Перечисляя "условия", мешавшие Рудакову заниматься любимым трудом, Надежда Яковлевна забыла назвать одно, главное: "высылка" из родного города, разлука с обожаемой женой, обязательные визиты в НКВД, обмены трехмесячных паспортов, безуспешные поиски службы, малевание рыжего сапога для вывески сапожной мастерской и прочие заказы, которые с унижением и беготней он получал у другого ленинградца, устроившегося в артели. Впрочем, последнее игнорировалось Надеждой Яковлевной полностью: она утверждала, что "в Воронеже Сергей Борисович даже не пытался устраиваться - он не терял надежды, что жена вытащит его через кого-то из крупных генералов, впоследствии в 37-м, погибших". Про "генералов" не знаю, а про писателей знаю: Рудаковы надеялись не столько на Ю. Н. Тынянова, сколько на И. Э. Бабеля. Он был дружен с родителями Лины Самойловны, и Рудаков по дороге в Воронеж виделся с ним в Москве. Очень интересно для биографии этого замечательного писателя с трагической судьбой, что в 1935 году он относился к массовым ленинградским высылкам как к временному явлению и уверял Рудакова, что больше двух месяцев его пребывание в Воронеже не продлится. Может быть, он действительно рассчитывал на свое знакомство с кем-нибудь из высших военных командиров, я об этом ничего не слышала.
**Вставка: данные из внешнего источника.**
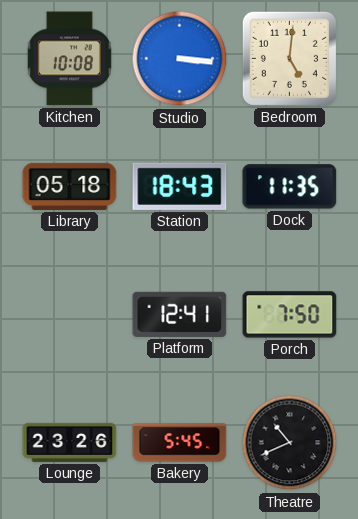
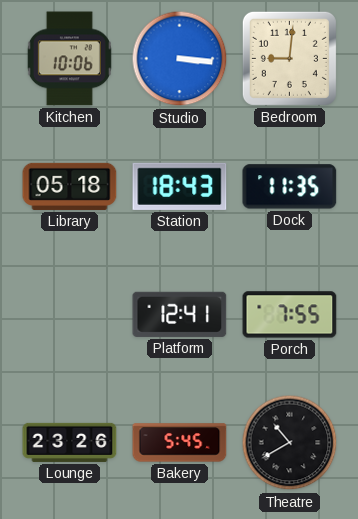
Kitchen: 10:08 -> 10:06
Bedroom: 5:01 -> 9:01
Porch: 7:50 -> 7:55
Theatre: 10:41 -> 10:40
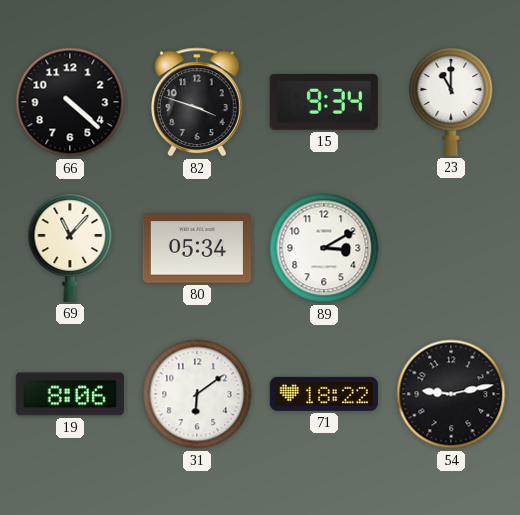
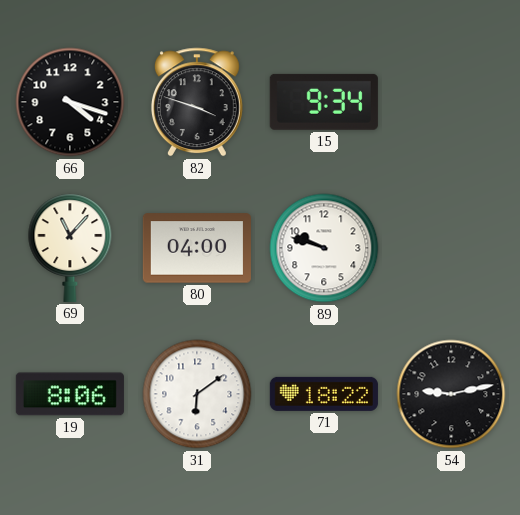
66: 4:22 -> 4:18
23: 11:00 -> none
80: 05:34 -> 04:00
89: 3:10 -> 9:48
Несмотря на внушенные И. Э. Бабелем надежды, Рудаков устроился на службу в проектную мастерскую. Произошло это не без помощи Осипа Эмильевича, знакомого с каким-то крупным воронежским архитектором. Но уже в июне Рудаков был уволен и должен был утешаться обещаниями той же мастерской предоставлять ему заказы на аккордную проектную работу. Пришлось жить на временные, случайные заработки и на денежные посылки жены. И то и другое глубоко угнетало Рудакова.
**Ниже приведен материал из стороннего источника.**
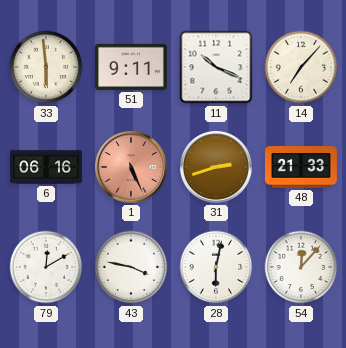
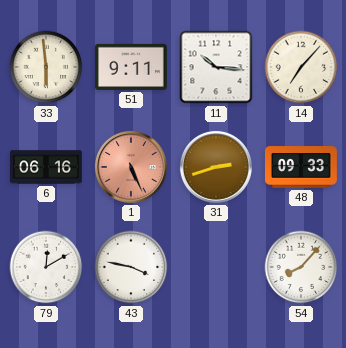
11: 10:19 -> 10:16
48: 21:33 -> 09:33
28: 6:02 -> none
54: 12:07 -> 8:07
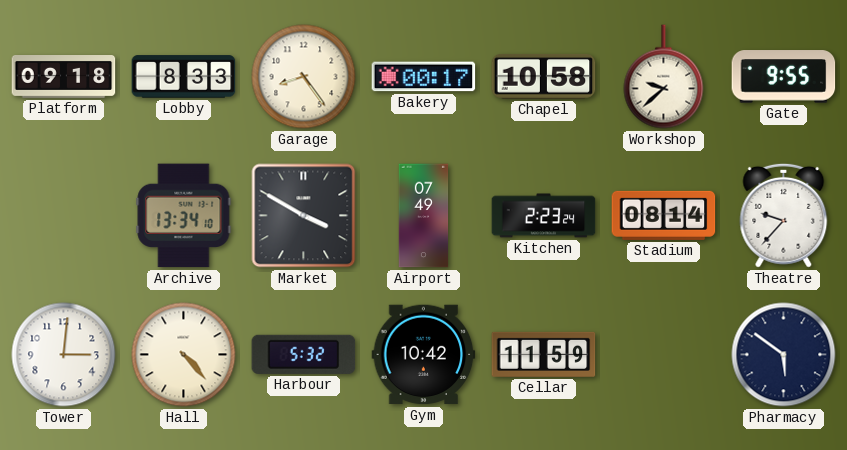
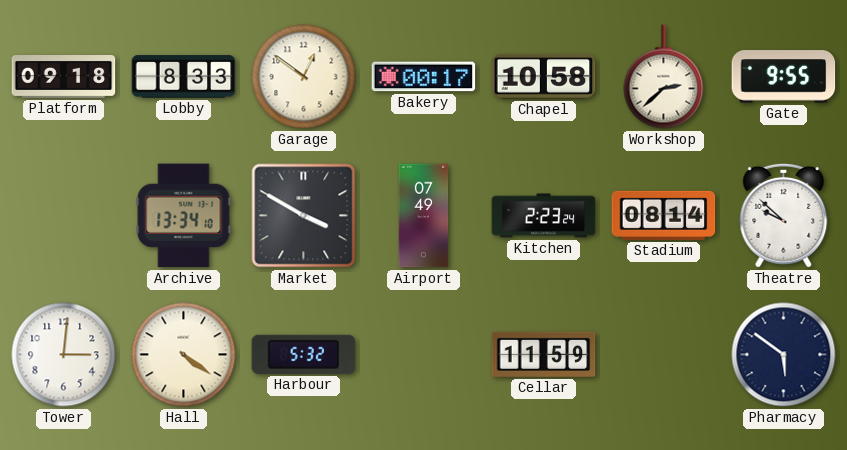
Garage: 8:24 -> 12:51
Workshop: 9:38 -> 2:38
Theatre: 9:37 -> 9:52
Hall: 4:23 -> 4:21
Gym: 10:42 -> none
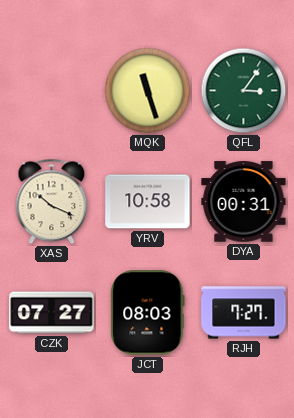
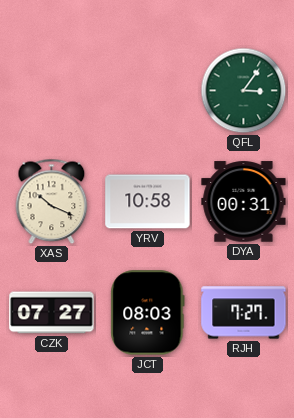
MQK: 11:27 -> none
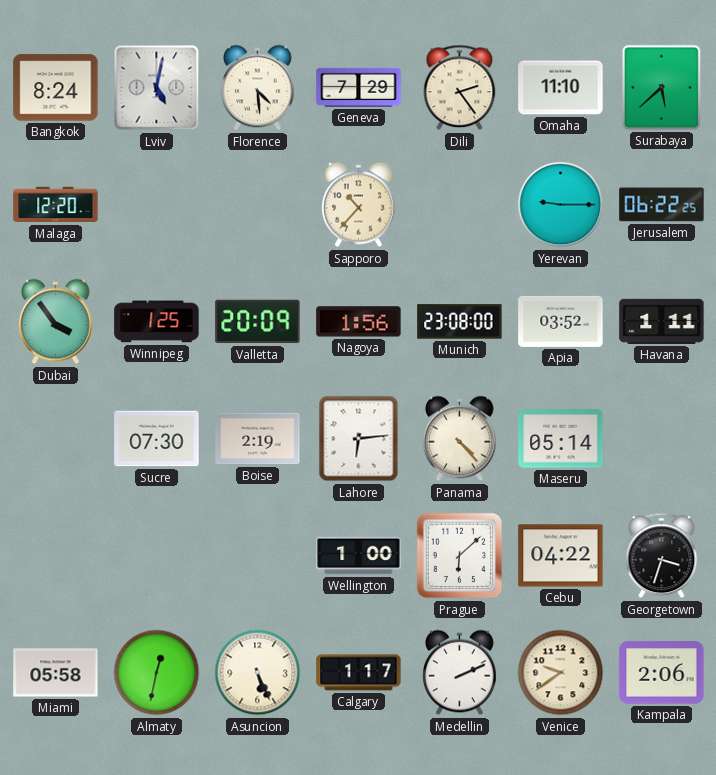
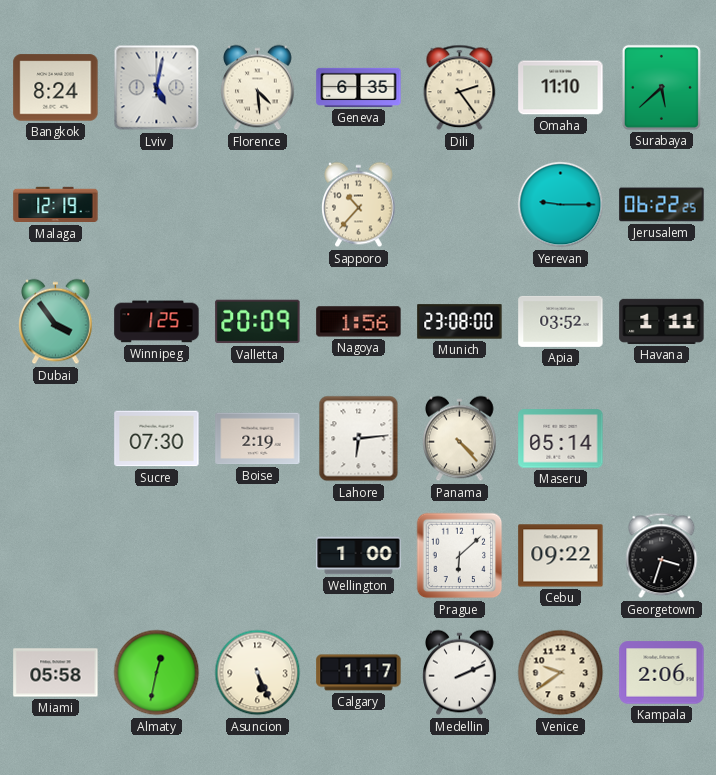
Geneva: 7:29 -> 6:35
Malaga: 12:20 -> 12:19
Cebu: 04:22 -> 09:22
И еще одно исправление. Это относится уже к военному времени. Напомню о ташкентских письмах Надежды Яковлевны, приведенных выше. Из них видно, что сведения о Рудакове она получала только от меня. Но, следуя своей привычке писать воспоминания с чужих слов, она описывает жизнь Рудакова в Москве, обстоятельства, повлекшие за собой вторичную отправку на фронт инвалида войны, и его гибель. В этом небрежном рассказе, естественно, все факты искажены. Читаем: "Рудаков после первого ранения стал в Москве воинским начальником. К нему явился какой-то из его родственников, сказал, что он по убеждению толстовец и не может воевать. Рудаков своей властью освободил его от повинности, был разоблачен и послан в штрафной батальон, где тут же погиб".
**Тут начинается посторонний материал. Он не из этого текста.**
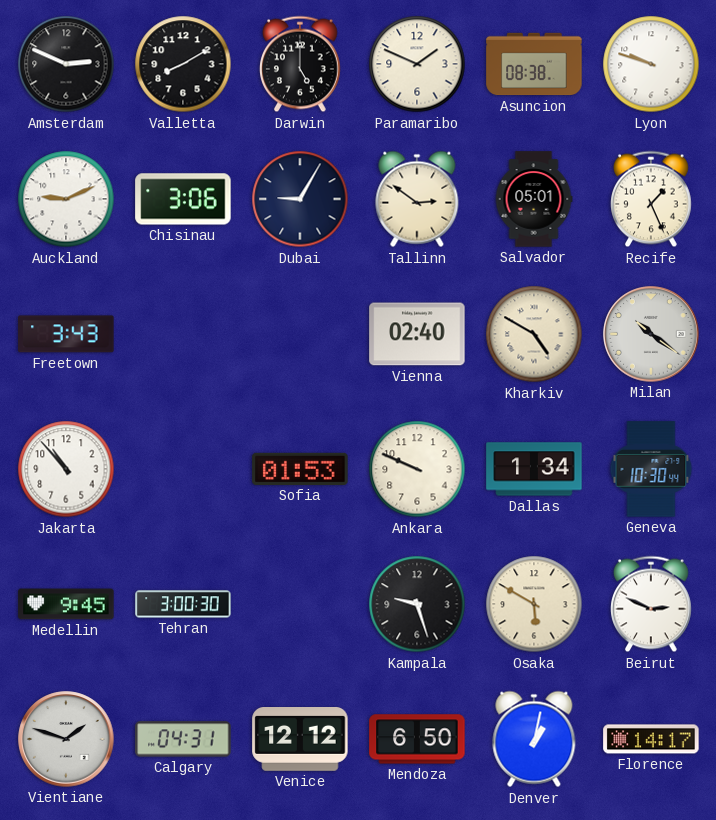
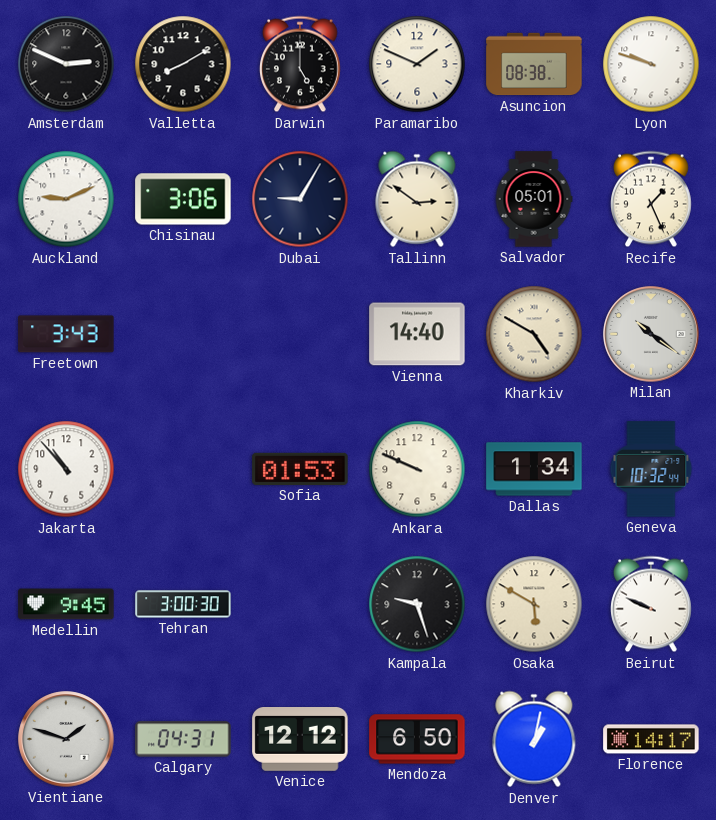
Vienna: 02:40 -> 14:40
Geneva: 10:30 -> 10:32
Beirut: 2:49 -> 9:49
Рудаков не был воинским начальником. Он был инструктором Всеобуча. "Толстовец" не был родственником Рудакова. Это был знакомый, муж подруги Лины Самойловны по занятиям с М. В. Юдиной. Рудаков жил на казарменном положении в районном военкомате. Там он совершил должностное преступление ради этого "толстовца": воспользовался бланком и печатью военкомата и дал своему другу отсрочку, а не полное освобождение. Дело в том, что тот ожидал полного оформления "белого билета", но неожиданно получил призывную повестку. Признаюсь, что Рудаков пошел на такой рискованный шаг не из уважения к принципам своего приятеля, а по доброте сердца. Мне он сказал так: "N. N. не мог воевать, он, сердешный, боялся".

Рудаков был арестован, три месяца сидел в Бутырской тюрьме и по суду был приговорен к десяти годам лагеря. А "толстовец", получивший, кажется, восемь лет лагеря, восстанавливал в Москве разбомбленные дома, работал на Волго-Донском канале и по отбытии срока жил еще долго. Рудаков же сам попросил о замене ему лагеря фронтом, был, как и ожидал, назначен в штрафной батальон и действительно "смыл своей кровью совершенное преступление": в первом же бою, 15 января 1944 года, он был убит. Какая трагическая семья! Все пять братьев погибли преждевременно от пули. А две сестры - от голода в блокадном Ленинграде.